A few years afterwards he made his first attempt to equivocation, while work in Baltimore as a ship caulker. However, that 1833 attempt was discovered and stopped. In 1939, however, he did manage to escape, fleeing first to New York and then to Massachusetts, where he worked as a manual laborer for terzetto years. His simple tactic of changing his name from Frederick Augustus Washington Bailey to Frederick Douglass helped him to escape the slave hunters who pursued him (Ruuth 40).
One of the most important events in his life - in terms of both its effect on his personally and in terms of the difference that he would demonstrate in American society as a on the whole - occurred
Benson, Mary. Women in Eighteenth-Century America. New York: Kennikat Press, 1966.

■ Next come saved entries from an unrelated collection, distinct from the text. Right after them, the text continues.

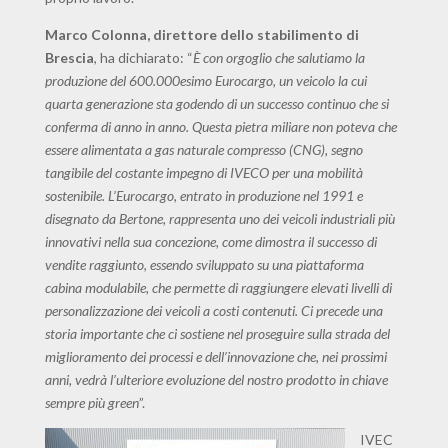
Marco Colonna, direttore dello stabilimento di
Brescia
, ha dichiarato: “
È con orgoglio che salutiamo la
produzione del 600.000esimo Eurocargo, un veicolo la cui
quarta generazione sta godendo di un successo continuo che si
conferma di anno in anno. Questa pietra miliare non poteva che
essere alimentata a gas naturale compresso (CNG), segno
tangibile del costante impegno di IVECO per una mobilità
sostenibile. L’Eurocargo, entrato in produzione nel 1991 e
disegnato da Bertone, rappresenta uno dei veicoli industriali più
innovativi nella sua concezione, come dimostra il successo di
vendite raggiunto, essendo sviluppato su una piattaforma
cabina modulabile, che permette di raggiungere elevati livelli di
personalizzazione dei veicoli a costi contenuti. Ci precede una
storia importante che ci sostiene nel proseguire sulla strada del
miglioramento dei processi e dell’innovazione che, nei prossimi
anni, vedrà l’ulteriore evoluzione del nostro prodotto in chiave
sempre più green
”.
IVEC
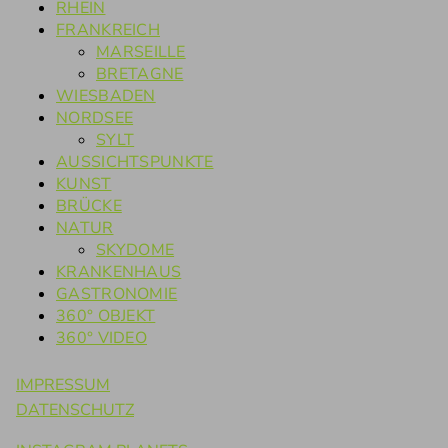
RHEIN
FRANKREICH
MARSEILLE
BRETAGNE
WIESBADEN
NORDSEE
SYLT
AUSSICHTSPUNKTE
KUNST
BRÜCKE
NATUR
SKYDOME
KRANKENHAUS
GASTRONOMIE
360° OBJEKT
360° VIDEO
IMPRESSUM
DATENSCHUTZ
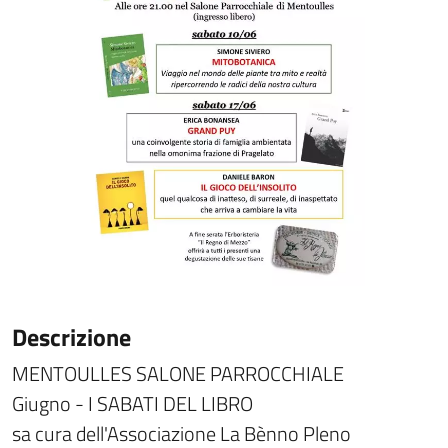
Descrizione
MENTOULLES SALONE PARROCCHIALE
Giugno - I SABATI DEL LIBRO
sa cura dell'Associazione La Bènno Pleno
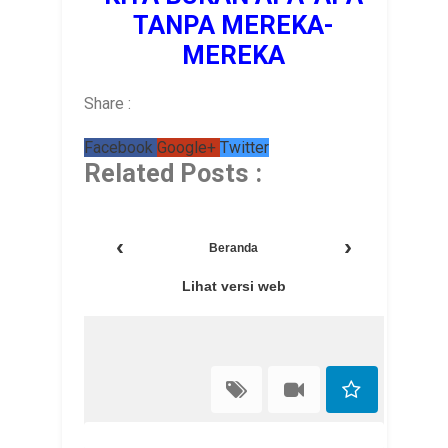
TANPA MEREKA-
MEREKA
Share :
Facebook
Google+
Twitter
Related Posts :
‹
›
Beranda
Lihat versi web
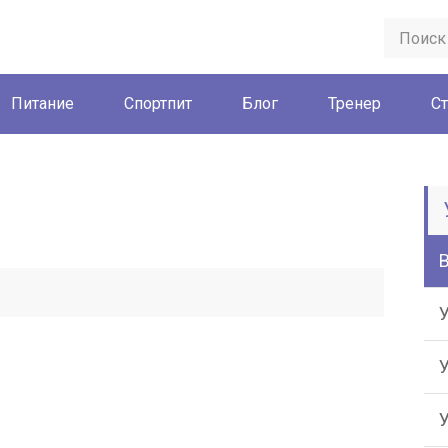
Питание
Спортпит
Блог
Тренер
Ст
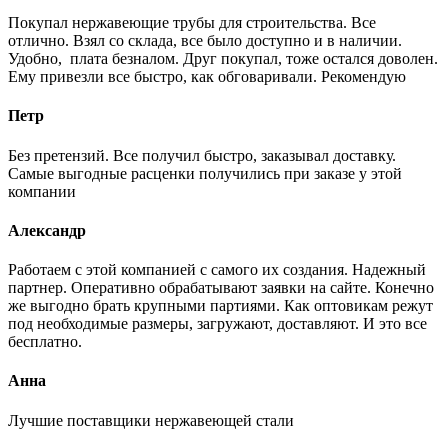
Покупал нержавеющие трубы для строительства. Все
отлично. Взял со склада, все было доступно и в наличии.
Удобно, плата безналом. Друг покупал, тоже остался доволен.
Ему привезли все быстро, как обговаривали. Рекомендую
Петр
Без претензий. Все получил быстро, заказывал доставку.
Самые выгодные расценки получились при заказе у этой
компании
Александр
Работаем с этой компанией с самого их создания. Надежный
партнер. Оперативно обрабатывают заявки на сайте. Конечно
же выгодно брать крупными партиями. Как оптовикам режут
под необходимые размеры, загружают, доставляют. И это все
бесплатно.
Анна
Лучшие поставщики нержавеющей стали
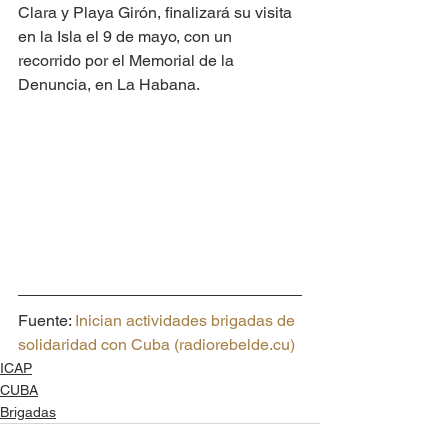
Clara y Playa Girón, finalizará su visita 
en la Isla el 9 de mayo, con un 
recorrido por el Memorial de la 
Denuncia, en La Habana.
Fuente: 
Inician actividades brigadas de 
solidaridad con Cuba (radiorebelde.cu)
ICAP
CUBA
Brigadas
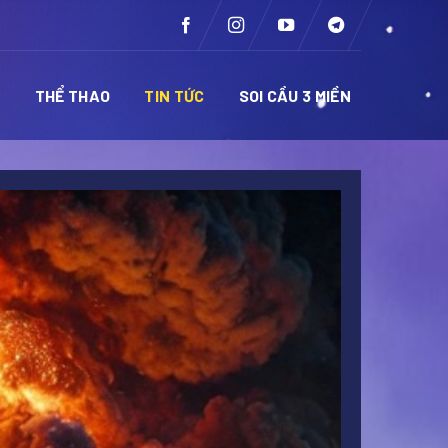
Ề
THỂ THAO
TIN TỨC
SOI CẦU 3 MIỀN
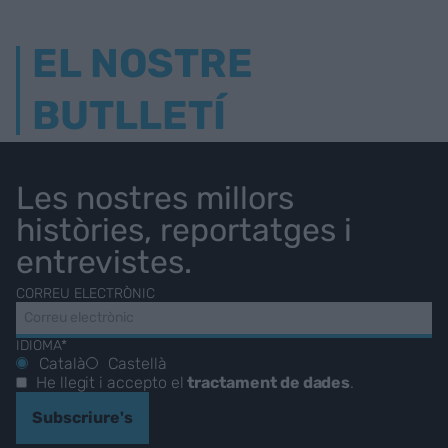
EL NOSTRE
BUTLLETÍ
Les nostres millors
històries, reportatges i
entrevistes.
CORREU ELECTRÒNIC
IDIOMA*
Català
Castellà
He llegit i accepto el
tractament de dades
.
Subscriure's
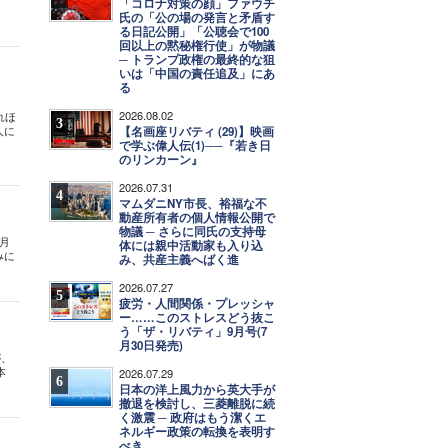
「コロナ対策の顔」ファウチ
氏の「公の場の発言と矛盾す
る日記公開」「公聴会で100
回以上の黙秘権行使」が物議
─ トランプ政権の最終的な狙
いは「中国の責任追及」にあ
る
2026.08.02
れほ
3
人に
【名画座リバティ (29)】映画
で学ぶ偉人伝(1)──『若き日
のリンカーン』
2026.07.31
4
マムダニNY市長、裕福な不
動産所有者の個人情報公開で
物議 ─ さらに同氏の支持母
月
体には親中活動家も入り込
みに
み、共産主義へばく進
2026.07.27
5
疲労・人間関係・プレッシャ
ー……このストレスどう抜こ
う「ザ・リバティ」9月号(7
月30日発売)
が、
本
2026.07.29
6
日本の洋上風力から英大手が
撤退を検討し、三菱離脱に続
く激震 ─ 政府はもう潔くエ
ネルギー政策の転換を表明す
べき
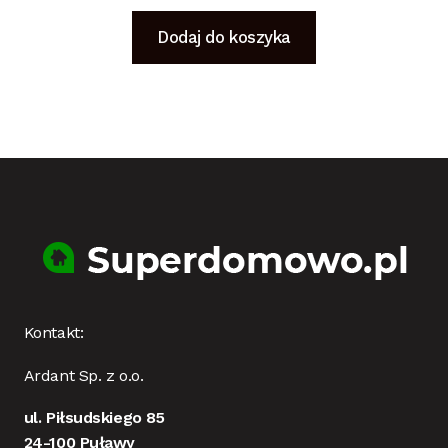
Dodaj do koszyka
Kontakt:
Ardant Sp. z o.o.
ul. Piłsudskiego 85
24-100 Puławy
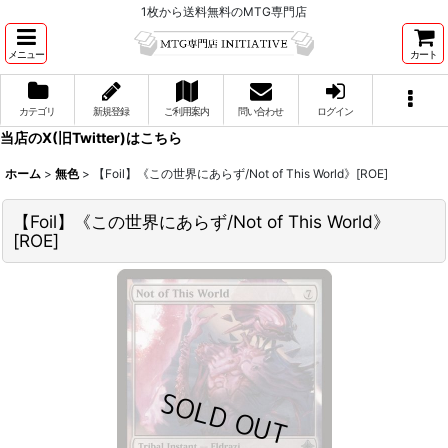
1枚から送料無料のMTG専門店
メニュー
カート
カテゴリ
新規登録
ご利用案内
問い合わせ
ログイン
当店のX(旧Twitter)はこちら
ホーム
>
無色
>
【Foil】《この世界にあらず/Not of This World》[ROE]
【Foil】《この世界にあらず/Not of This World》
[ROE]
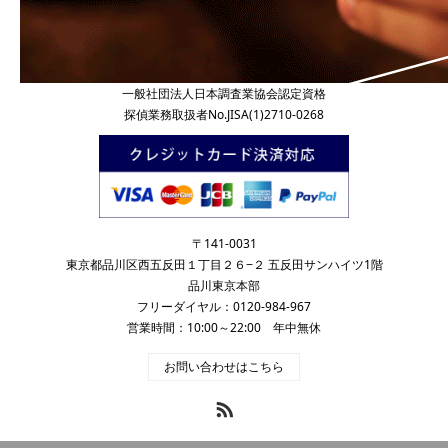
一般社団法人日本調査業協会認定資格
探偵業務取扱者No.JISA(1)2710-0268
〒141-0031
東京都品川区西五反田１丁目２６−２ 五反田サンハイツ1階
品川東京本部
フリーダイヤル：0120-984-967
営業時間：10:00～22:00 年中無休
お問い合わせはこちら
RSS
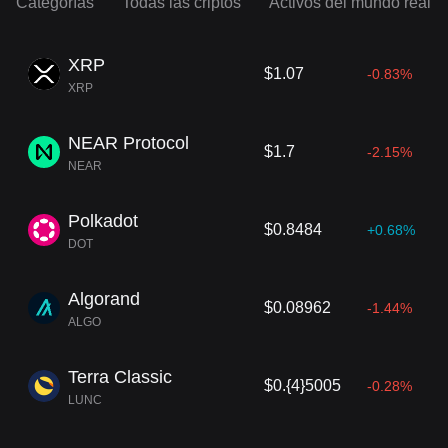
Categorías
Todas las criptos
Activos del mundo real
XRP
$1.07
-0.83%
XRP
NEAR Protocol
$1.7
-2.15%
NEAR
Polkadot
$0.8484
+0.68%
DOT
Algorand
$0.08962
-1.44%
ALGO
Terra Classic
$0.{4}5005
-0.28%
LUNC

As Ruuth (1996) relates the important events of his life, Douglass ran his own antislavery news musical theme from 1847 to 1860 in Rochester, and the reports in this paper were one of the forces that began to convince New Yorkers that ending slavery would claim - and was de military service of - the loss of life.
Although Douglass was certainly an active campaigner clip and again for women's rights, in Narrative of the life of Frederick Douglass he argues that obscure men - by virtue of their gender - deserved the certification before women because women were not the leaders of households and societies.
It is both understandable wherefore Douglass should make such an argument - and fundamentally disappointing that a man who had been a slave should not understand at the most profound level the ways in which women were enslaved as well.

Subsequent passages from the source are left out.